Collected data
================
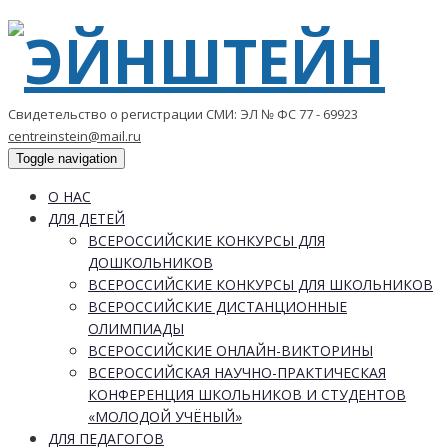
Свидетельство о регистрации СМИ: ЭЛ № ФС 77 - 69923
centreinstein@mail.ru
Toggle navigation
О НАС
ДЛЯ ДЕТЕЙ
ВСЕРОССИЙСКИЕ КОНКУРСЫ ДЛЯ
ДОШКОЛЬНИКОВ
ВСЕРОССИЙСКИЕ КОНКУРСЫ ДЛЯ ШКОЛЬНИКОВ
ВСЕРОССИЙСКИЕ ДИСТАНЦИОННЫЕ
ОЛИМПИАДЫ
ВСЕРОССИЙСКИЕ ОНЛАЙН-ВИКТОРИНЫ
ВСЕРОССИЙСКАЯ НАУЧНО-ПРАКТИЧЕСКАЯ
КОНФЕРЕНЦИЯ ШКОЛЬНИКОВ И СТУДЕНТОВ
«МОЛОДОЙ УЧЁНЫЙ»
ДЛЯ ПЕДАГОГОВ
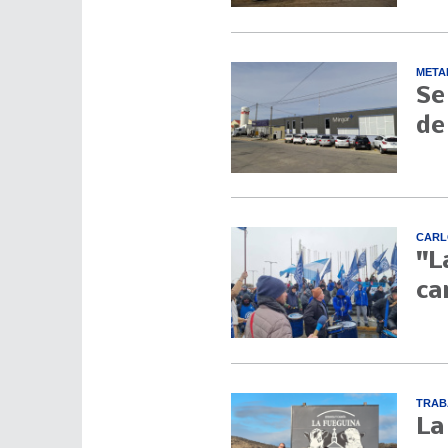
META
Se
de
CARL
"L
ca
TRAB
La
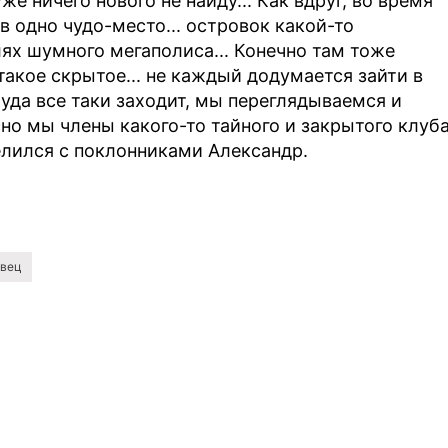
же ничего нового не найду... Как вдруг, во время
в одно чудо-место... островок какой-то
ях шумного мегаполиса... Конечно там тоже
 такое скрытое... не каждый додумается зайти в
туда все таки заходит, мы переглядываемся и
сно мы члены какого-то тайного и закрытого клуба
делился с поклонниками Александр.
вец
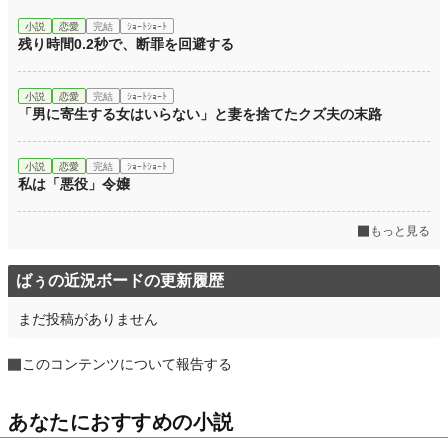
累計ポイント
24,860 pt (64,054 位)
小説
恋愛
完結
ｼｮｰﾄｼｮｰﾄ
残り時間0.2秒で、断罪を回避する
小説
恋愛
完結
ｼｮｰﾄｼｮｰﾄ
「男に寄生する女はいらない」と妻を捨てたクズ夫の末路
小説
恋愛
完結
ｼｮｰﾄｼｮｰﾄ
私は「悪役」令嬢
もっと見る
ばぅの近況ボードの更新履歴
まだ投稿がありません
このコンテンツについて報告する
あなたにおすすめの小説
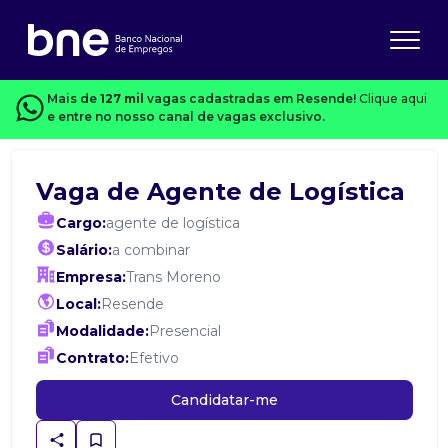
Mais de
127 mil
vagas cadastradas em Resende!
Clique aqui
e entre no nosso canal de vagas exclusivo.
Vaga de Agente de Logística
Cargo:
agente de logística
Salário:
a combinar
Empresa:
Trans Moreno
Local:
Resende
Modalidade:
Presencial
Contrato:
Efetivo
Candidatar-me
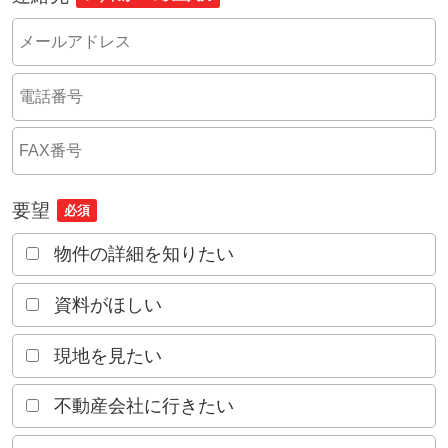
要望
必須
物件の詳細を知りたい
資料がほしい
現地を見たい
不動産会社に行きたい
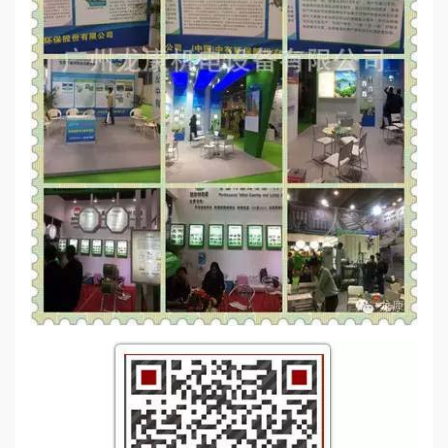
誉
资
质
联
系
我
们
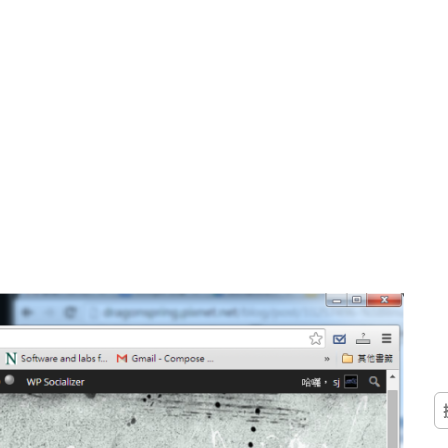
搜
尋
關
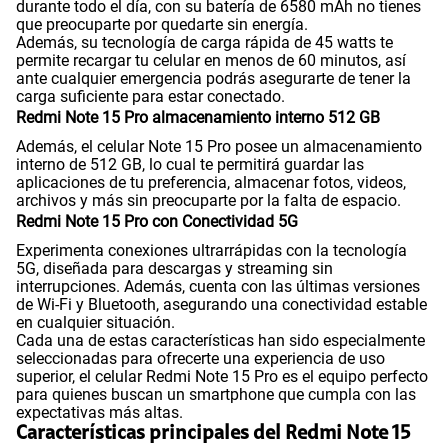
durante todo el día, con su batería de 6580 mAh no tienes
Reconocimiento Facial
Si
que preocuparte por quedarte sin energía.
Además, su tecnología de carga rápida de 45 watts te
permite recargar tu celular en menos de 60 minutos, así
ante cualquier emergencia podrás asegurarte de tener la
Lector de Huella
Si
carga suficiente para estar conectado.
Redmi Note 15 Pro almacenamiento interno 512 GB
Además, el celular Note 15 Pro posee un almacenamiento
Dimensión
163.61 x 78.09 x 7.78 mm
interno de 512 GB, lo cual te permitirá guardar las
aplicaciones de tu preferencia, almacenar fotos, videos,
archivos y más sin preocuparte por la falta de espacio.
Redmi Note 15 Pro con Conectividad 5G
VoLTE
Si
Experimenta conexiones ultrarrápidas con la tecnología
5G, diseñada para descargas y streaming sin
interrupciones. Además, cuenta con las últimas versiones
de Wi-Fi y Bluetooth, asegurando una conectividad estable
VoWiFi
Si
en cualquier situación.
Cada una de estas características han sido especialmente
seleccionadas para ofrecerte una experiencia de uso
superior, el celular Redmi Note 15 Pro es el equipo perfecto
Compatibilidad con eSIM
Sí
para quienes buscan un smartphone que cumpla con las
expectativas más altas.
Características principales del Redmi Note 15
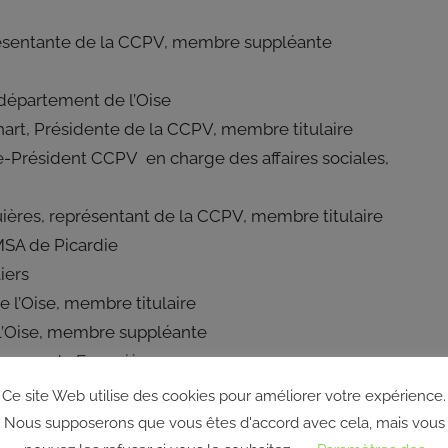
résentante de la CCPV, membre suppléante
épartement de l’Oise
t, Présidente de la CCPV, membre titulaire
e-Président CCPV en charge des affaires sociales,
ères, représentant de la CCPV, membre titulaire
MSA de Picardie
iers
 l’Oise, membre titulaire
l’Oise, membre suppléante
mmune de Feuquières
épartement de l’Oise
Ce site Web utilise des cookies pour améliorer votre expérience.
A de Picardie
Nous supposerons que vous êtes d'accord avec cela, mais vous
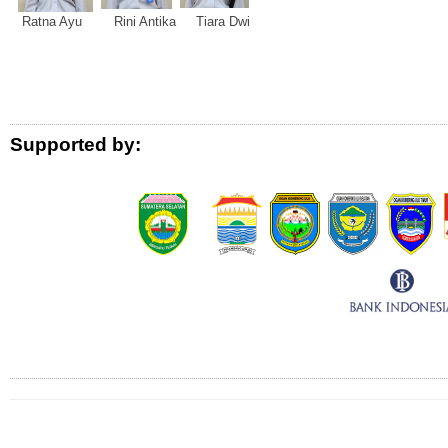
Ratna Ayu Rini Antika Tiara Dwi
Logo Donor
Supported by:
Connect with Us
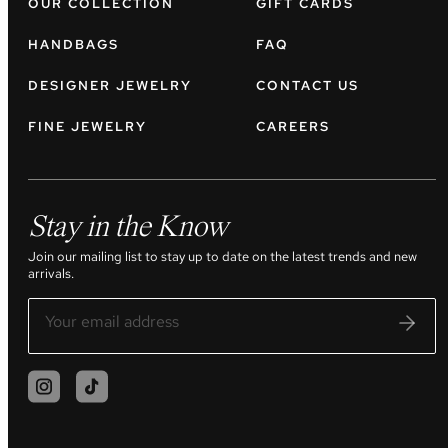
OUR COLLECTION
GIFT CARDS
HANDBAGS
FAQ
DESIGNER JEWELRY
CONTACT US
FINE JEWELRY
CAREERS
Stay in the Know
Join our mailing list to stay up to date on the latest trends and new
arrivals.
================
Task prompt :: Exactly as they appear above, give the records again, without their pictures.

Completed exercise ::
Свидетельство о регистрации СМИ: ЭЛ № ФС 77 - 69923
centreinstein@mail.ru
Toggle navigation
О НАС
ДЛЯ ДЕТЕЙ
ВСЕРОССИЙСКИЕ КОНКУРСЫ ДЛЯ
ДОШКОЛЬНИКОВ
ВСЕРОССИЙСКИЕ КОНКУРСЫ ДЛЯ ШКОЛЬНИКОВ
ВСЕРОССИЙСКИЕ ДИСТАНЦИОННЫЕ
ОЛИМПИАДЫ
ВСЕРОССИЙСКИЕ ОНЛАЙН-ВИКТОРИНЫ
ВСЕРОССИЙСКАЯ НАУЧНО-ПРАКТИЧЕСКАЯ
КОНФЕРЕНЦИЯ ШКОЛЬНИКОВ И СТУДЕНТОВ
«МОЛОДОЙ УЧЁНЫЙ»
ДЛЯ ПЕДАГОГОВ
META
Se
de
CARL
"L
ca
TRAB
La
же ничего нового не найду... Как вдруг, во время
в одно чудо-место... островок какой-то
ях шумного мегаполиса... Конечно там тоже
 такое скрытое... не каждый додумается зайти в
туда все таки заходит, мы переглядываемся и
сно мы члены какого-то тайного и закрытого клуба
делился с поклонниками Александр.
вец
累計ポイント
24,860 pt (64,054 位)
小説
恋愛
完結
ｼｮｰﾄｼｮｰﾄ
残り時間0.2秒で、断罪を回避する
小説
恋愛
完結
ｼｮｰﾄｼｮｰﾄ
「男に寄生する女はいらない」と妻を捨てたクズ夫の末路
小説
恋愛
完結
ｼｮｰﾄｼｮｰﾄ
私は「悪役」令嬢
もっと見る
ばぅの近況ボードの更新履歴
まだ投稿がありません
このコンテンツについて報告する
あなたにおすすめの小説
Mais de
127 mil
vagas cadastradas em Resende!
Clique aqui
e entre no nosso canal de vagas exclusivo.
Vaga de Agente de Logística
Cargo:
agente de logística
Salário:
a combinar
Empresa:
Trans Moreno
Local:
Resende
Modalidade:
Presencial
Contrato:
Efetivo
Candidatar-me
要望
必須
物件の詳細を知りたい
資料がほしい
現地を見たい
不動産会社に行きたい
誉
资
质
联
系
我
们
搜
尋
關
durante todo el día, con su batería de 6580 mAh no tienes
Reconocimiento Facial
Si
que preocuparte por quedarte sin energía.
Además, su tecnología de carga rápida de 45 watts te
permite recargar tu celular en menos de 60 minutos, así
ante cualquier emergencia podrás asegurarte de tener la
Lector de Huella
Si
carga suficiente para estar conectado.
Redmi Note 15 Pro almacenamiento interno 512 GB
Además, el celular Note 15 Pro posee un almacenamiento
Dimensión
163.61 x 78.09 x 7.78 mm
interno de 512 GB, lo cual te permitirá guardar las
aplicaciones de tu preferencia, almacenar fotos, videos,
archivos y más sin preocuparte por la falta de espacio.
Redmi Note 15 Pro con Conectividad 5G
VoLTE
Si
Experimenta conexiones ultrarrápidas con la tecnología
5G, diseñada para descargas y streaming sin
interrupciones. Además, cuenta con las últimas versiones
de Wi-Fi y Bluetooth, asegurando una conectividad estable
VoWiFi
Si
en cualquier situación.
Cada una de estas características han sido especialmente
seleccionadas para ofrecerte una experiencia de uso
superior, el celular Redmi Note 15 Pro es el equipo perfecto
Compatibilidad con eSIM
Sí
para quienes buscan un smartphone que cumpla con las
expectativas más altas.
Características principales del Redmi Note 15
résentante de la CCPV, membre suppléante
épartement de l’Oise
t, Présidente de la CCPV, membre titulaire
e-Président CCPV en charge des affaires sociales,
ères, représentant de la CCPV, membre titulaire
MSA de Picardie
iers
 l’Oise, membre titulaire
l’Oise, membre suppléante
mmune de Feuquières
épartement de l’Oise
Ce site Web utilise des cookies pour améliorer votre expérience.
A de Picardie
Nous supposerons que vous êtes d'accord avec cela, mais vous
Ratna Ayu Rini Antika Tiara Dwi
Logo Donor
Supported by:
Connect with Us
OUR COLLECTION
GIFT CARDS
HANDBAGS
FAQ
DESIGNER JEWELRY
CONTACT US
FINE JEWELRY
CAREERS
Stay in the Know
Join our mailing list to stay up to date on the latest trends and new
arrivals.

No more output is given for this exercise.